Dukes (1996) proposes a transformative ideal of public conflict resolution, whose goals are an engaged community, responsive governance, and a capacity for problem solving (p. 9). In this way, drawing on the political philosophies of Barber (1984) and Habermas (1991), Dukes meshes a detailed history of public conflict resolution with the crisis of postmodern life and its inheritance of empirical science, industrial capitalism and liberal democracy, which together produced doctrines of instrumental reason, market rationality and possessive individualism-and an impoverishment of civil and social life. In the tradition of Robert Park, George Herbert Mead, and Bellah, Madsen, Sullivan, Seidler, and Tipton (1985), Dukes argues that "it is through social interaction that the individual reaches full autonomy, and it is fully realized human beings who take responsibility for others and who best nurture community" (p. 146).
Dukes' work provides the necessary segue to move this discussion from its starting point in the media, through public conflict resolution and on to theories of civil society. First, however, a brief return to the idea of civic journalism and its role in social processes, including conflict resolution, is in order. Rosen (1996) emphatically argues that
[Civic] journalism at its best is independent . . . and also connected. It stands apart from the community in certain respects but it is a part of the community in many others. Public journalism is about staring this fact in the face. But it is not only journalists who must face it.
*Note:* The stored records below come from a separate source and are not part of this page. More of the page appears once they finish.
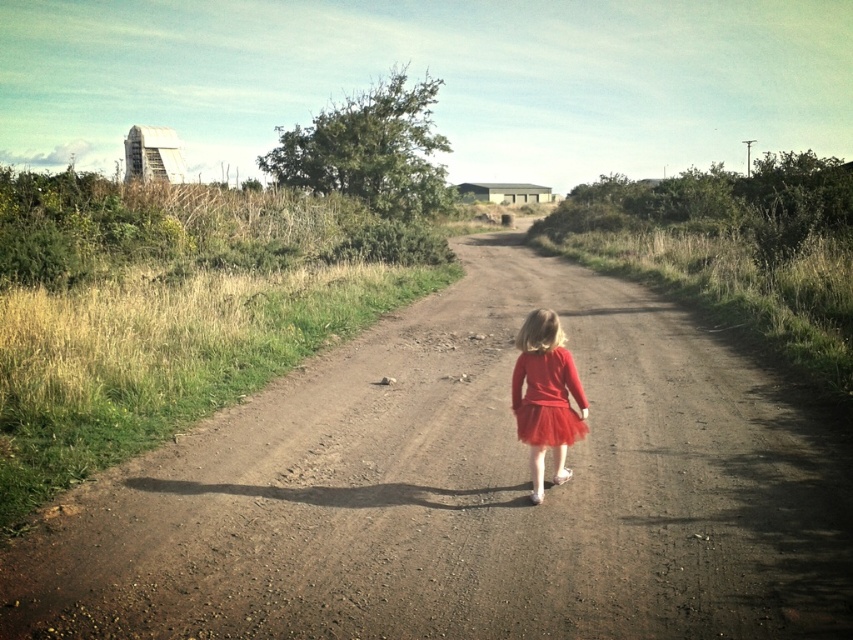 You are a photographer trying to capture a shot of the brown dirt track at center and the red tulle skirt at center. You want to ensure both are in focus. Given that your camera can only focus on objects within a 10 feet range, will both objects be in focus?

The brown dirt track at center and red tulle skirt at center are 11.85 feet apart from each other. Since the distance between them exceeds the camera focus range of 10 feet, both objects cannot be in focus simultaneously.

You are a photographer aiming to capture the girl in her red tulle skirt at center walking along the brown dirt track at center. To ensure the skirt is in focus while the track remains visible in the background, where should you position the focus point of your camera?

The brown dirt track at center is positioned on the right side of the red tulle skirt at center, so you should focus on the red tulle skirt at center to keep it sharp while the track stays in the background.

You are a photographer trying to capture the girl in the red tulle skirt at center. The brown dirt track at center is in the background. If you want to focus on the skirt, should you adjust the camera to focus on a closer or farther subject?

The brown dirt track at center is much taller than the red tulle skirt at center. To focus on the skirt, adjust the camera to focus on a closer subject since the skirt is nearer to the camera compared to the taller dirt track in the background. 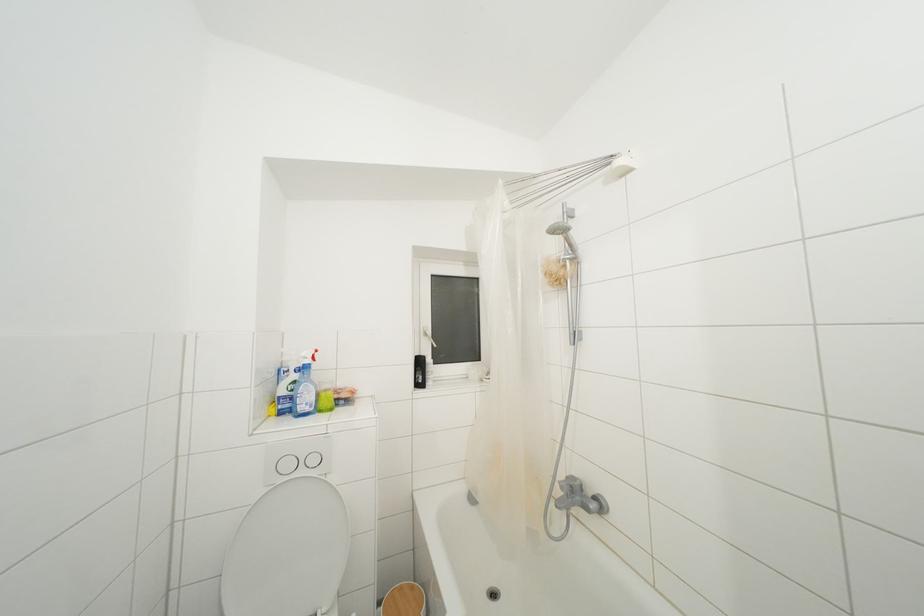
Corporations, universities, foundations, community leaders, neighborhood associations, businesses, volunteer groups, political parties, public officials everyone who enters the public arena in the United States-have learned a way of public negotiation that actually reinforces the isolation of the journalist. . . . Public relations, publicity-seeking, "media relations," or corporate communications . . . imply a stance toward journalists that expects the worst (negative news) and hopes for the best: a positive spin, a press release printed, a story that will reflect well on a group and impress its funders, its bosses, its customers, its voters and the folks at home. Given the power of the news media, this attitude is entirely understandable. In fact, we understand it so well that almost all of us have become experts at the manipulate-the-media game.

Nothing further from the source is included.